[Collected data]
※ ※ ※
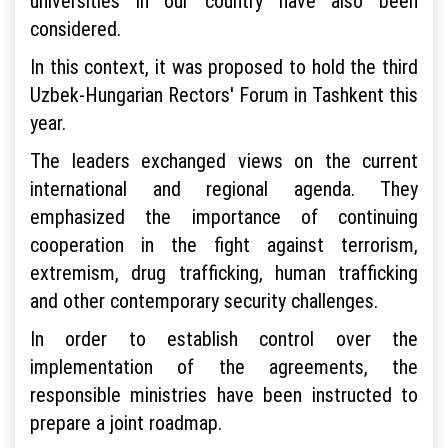
universities in our country have also been
considered.
In this context, it was proposed to hold the third
Uzbek-Hungarian Rectors' Forum in Tashkent this
year.
The leaders exchanged views on the current
international and regional agenda. They
emphasized the importance of continuing
cooperation in the fight against terrorism,
extremism, drug trafficking, human trafficking
and other contemporary security challenges.
In order to establish control over the
implementation of the agreements, the
responsible ministries have been instructed to
prepare a joint roadmap.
※ ※ ※
## Your task
Give all the records again, exactly, without images.

## Output
universities in our country have also been
considered.
In this context, it was proposed to hold the third
Uzbek-Hungarian Rectors' Forum in Tashkent this
year.
The leaders exchanged views on the current
international and regional agenda. They
emphasized the importance of continuing
cooperation in the fight against terrorism,
extremism, drug trafficking, human trafficking
and other contemporary security challenges.
In order to establish control over the
implementation of the agreements, the
responsible ministries have been instructed to
prepare a joint roadmap.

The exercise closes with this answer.